[Data records]
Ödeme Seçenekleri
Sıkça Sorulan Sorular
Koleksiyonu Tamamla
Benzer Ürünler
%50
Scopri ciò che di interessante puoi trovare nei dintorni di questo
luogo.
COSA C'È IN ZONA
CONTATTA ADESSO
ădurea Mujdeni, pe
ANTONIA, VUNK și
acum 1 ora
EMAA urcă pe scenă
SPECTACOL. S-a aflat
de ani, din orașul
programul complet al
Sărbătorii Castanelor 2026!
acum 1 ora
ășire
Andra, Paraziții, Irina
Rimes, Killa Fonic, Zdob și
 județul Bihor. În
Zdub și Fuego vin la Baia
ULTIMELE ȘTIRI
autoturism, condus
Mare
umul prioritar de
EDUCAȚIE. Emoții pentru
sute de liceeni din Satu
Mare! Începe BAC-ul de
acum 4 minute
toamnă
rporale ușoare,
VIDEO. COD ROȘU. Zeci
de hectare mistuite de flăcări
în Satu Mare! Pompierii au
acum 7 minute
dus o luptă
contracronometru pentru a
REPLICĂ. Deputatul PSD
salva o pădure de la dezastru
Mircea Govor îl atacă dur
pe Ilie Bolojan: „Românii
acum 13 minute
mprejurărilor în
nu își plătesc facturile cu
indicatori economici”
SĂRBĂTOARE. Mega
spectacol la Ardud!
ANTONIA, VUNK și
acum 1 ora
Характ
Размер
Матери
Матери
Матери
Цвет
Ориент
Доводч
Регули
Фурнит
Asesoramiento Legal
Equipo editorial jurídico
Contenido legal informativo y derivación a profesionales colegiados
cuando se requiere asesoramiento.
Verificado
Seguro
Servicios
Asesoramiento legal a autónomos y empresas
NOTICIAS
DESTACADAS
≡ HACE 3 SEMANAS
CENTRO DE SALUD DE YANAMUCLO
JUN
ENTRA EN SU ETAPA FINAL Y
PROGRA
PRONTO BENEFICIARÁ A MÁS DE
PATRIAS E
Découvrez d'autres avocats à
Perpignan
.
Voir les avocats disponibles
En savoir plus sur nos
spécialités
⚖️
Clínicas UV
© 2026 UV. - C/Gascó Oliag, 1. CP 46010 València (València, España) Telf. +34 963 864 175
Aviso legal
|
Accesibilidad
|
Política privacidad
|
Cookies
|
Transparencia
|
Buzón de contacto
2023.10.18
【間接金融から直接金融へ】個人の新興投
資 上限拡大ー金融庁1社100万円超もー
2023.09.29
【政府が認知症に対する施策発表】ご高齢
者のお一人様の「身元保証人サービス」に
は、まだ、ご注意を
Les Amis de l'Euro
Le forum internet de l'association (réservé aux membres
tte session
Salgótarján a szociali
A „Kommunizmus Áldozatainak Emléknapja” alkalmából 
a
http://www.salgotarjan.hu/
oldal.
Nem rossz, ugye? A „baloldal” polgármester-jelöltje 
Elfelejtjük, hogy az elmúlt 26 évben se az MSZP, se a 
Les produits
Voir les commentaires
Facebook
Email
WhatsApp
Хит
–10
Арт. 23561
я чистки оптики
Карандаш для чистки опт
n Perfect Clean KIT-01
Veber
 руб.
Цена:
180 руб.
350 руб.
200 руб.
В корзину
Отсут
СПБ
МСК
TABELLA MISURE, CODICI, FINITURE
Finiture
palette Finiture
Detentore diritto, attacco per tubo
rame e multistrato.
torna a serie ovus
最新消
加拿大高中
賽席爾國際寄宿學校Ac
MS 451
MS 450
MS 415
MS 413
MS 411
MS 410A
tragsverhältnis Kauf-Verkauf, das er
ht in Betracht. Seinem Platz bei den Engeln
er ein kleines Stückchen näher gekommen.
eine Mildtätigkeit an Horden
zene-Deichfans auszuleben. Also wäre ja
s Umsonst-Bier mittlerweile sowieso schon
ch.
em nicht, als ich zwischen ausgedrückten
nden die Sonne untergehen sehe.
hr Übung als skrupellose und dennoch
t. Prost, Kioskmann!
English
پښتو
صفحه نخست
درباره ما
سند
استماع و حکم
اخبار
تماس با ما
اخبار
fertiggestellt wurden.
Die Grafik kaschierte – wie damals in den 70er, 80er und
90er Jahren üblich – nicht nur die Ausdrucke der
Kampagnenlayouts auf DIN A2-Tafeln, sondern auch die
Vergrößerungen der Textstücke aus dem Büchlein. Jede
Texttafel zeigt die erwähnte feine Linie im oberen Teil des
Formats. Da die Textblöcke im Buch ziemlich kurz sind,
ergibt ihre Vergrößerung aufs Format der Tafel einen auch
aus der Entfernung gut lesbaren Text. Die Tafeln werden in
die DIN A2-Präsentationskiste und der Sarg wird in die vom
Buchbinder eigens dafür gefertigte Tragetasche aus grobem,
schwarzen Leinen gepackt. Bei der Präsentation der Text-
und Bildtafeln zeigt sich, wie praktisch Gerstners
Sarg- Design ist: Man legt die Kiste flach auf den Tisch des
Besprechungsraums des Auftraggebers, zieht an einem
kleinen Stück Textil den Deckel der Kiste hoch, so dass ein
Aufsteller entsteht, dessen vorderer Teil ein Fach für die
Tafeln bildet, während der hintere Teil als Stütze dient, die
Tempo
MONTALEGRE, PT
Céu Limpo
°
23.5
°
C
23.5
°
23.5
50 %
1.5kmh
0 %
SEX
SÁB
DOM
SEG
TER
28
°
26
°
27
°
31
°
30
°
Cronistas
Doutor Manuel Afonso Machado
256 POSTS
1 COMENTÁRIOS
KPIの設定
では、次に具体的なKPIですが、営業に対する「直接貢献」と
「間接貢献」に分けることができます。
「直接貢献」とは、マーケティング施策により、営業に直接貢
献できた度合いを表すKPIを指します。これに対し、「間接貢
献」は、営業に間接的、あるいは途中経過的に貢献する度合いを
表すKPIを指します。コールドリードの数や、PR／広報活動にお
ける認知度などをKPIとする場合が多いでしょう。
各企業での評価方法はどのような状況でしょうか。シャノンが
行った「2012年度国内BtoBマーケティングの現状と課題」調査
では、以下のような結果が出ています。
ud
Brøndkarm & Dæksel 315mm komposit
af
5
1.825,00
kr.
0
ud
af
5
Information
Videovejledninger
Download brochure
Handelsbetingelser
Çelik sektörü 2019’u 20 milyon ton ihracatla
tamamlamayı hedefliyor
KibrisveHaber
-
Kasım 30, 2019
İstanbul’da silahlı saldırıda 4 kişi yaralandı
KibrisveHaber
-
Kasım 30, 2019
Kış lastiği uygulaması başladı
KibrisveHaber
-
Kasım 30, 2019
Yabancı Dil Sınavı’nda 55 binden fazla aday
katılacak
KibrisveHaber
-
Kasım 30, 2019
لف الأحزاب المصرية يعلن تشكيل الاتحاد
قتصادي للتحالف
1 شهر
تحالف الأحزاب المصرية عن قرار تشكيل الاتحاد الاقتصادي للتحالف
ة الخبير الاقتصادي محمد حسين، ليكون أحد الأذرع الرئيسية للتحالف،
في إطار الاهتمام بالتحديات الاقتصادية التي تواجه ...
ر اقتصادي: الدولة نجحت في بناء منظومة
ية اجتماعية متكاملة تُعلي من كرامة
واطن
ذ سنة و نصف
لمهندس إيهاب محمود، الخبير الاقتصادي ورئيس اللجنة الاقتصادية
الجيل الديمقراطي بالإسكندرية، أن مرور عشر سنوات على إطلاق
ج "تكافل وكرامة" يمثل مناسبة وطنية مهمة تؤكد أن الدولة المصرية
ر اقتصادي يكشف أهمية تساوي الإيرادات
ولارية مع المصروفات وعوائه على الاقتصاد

--- EXERCISE DESCRIPTION ---
In the records above, retype exactly the lines from the one with "الجيل الديمقراطي بالإسكندرية،" through the last one.

--- EXERCISE ANSWER ---
الجيل الديمقراطي بالإسكندرية، أن مرور عشر سنوات على إطلاق
ج "تكافل وكرامة" يمثل مناسبة وطنية مهمة تؤكد أن الدولة المصرية
ر اقتصادي يكشف أهمية تساوي الإيرادات
ولارية مع المصروفات وعوائه على الاقتصاد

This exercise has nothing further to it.